§ TASK ITEM: Restate word for word all of the lines below, with each image left out.

--- START ---

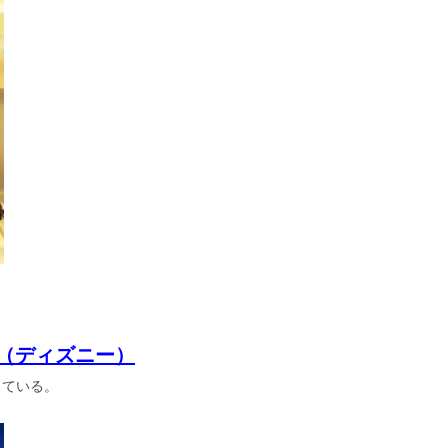
（ディズニー）
している。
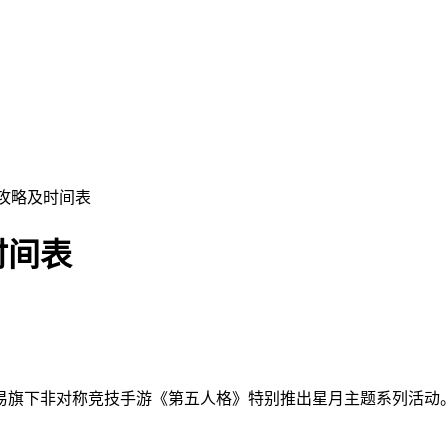
动攻略及时间表
时间表
旗下非对称竞技手游《第五人格》特别推出星月主题系列活动。本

--- END ---

§ RESPONSE TO THE EXERCISE:
（ディズニー）
している。
动攻略及时间表
时间表
旗下非对称竞技手游《第五人格》特别推出星月主题系列活动。本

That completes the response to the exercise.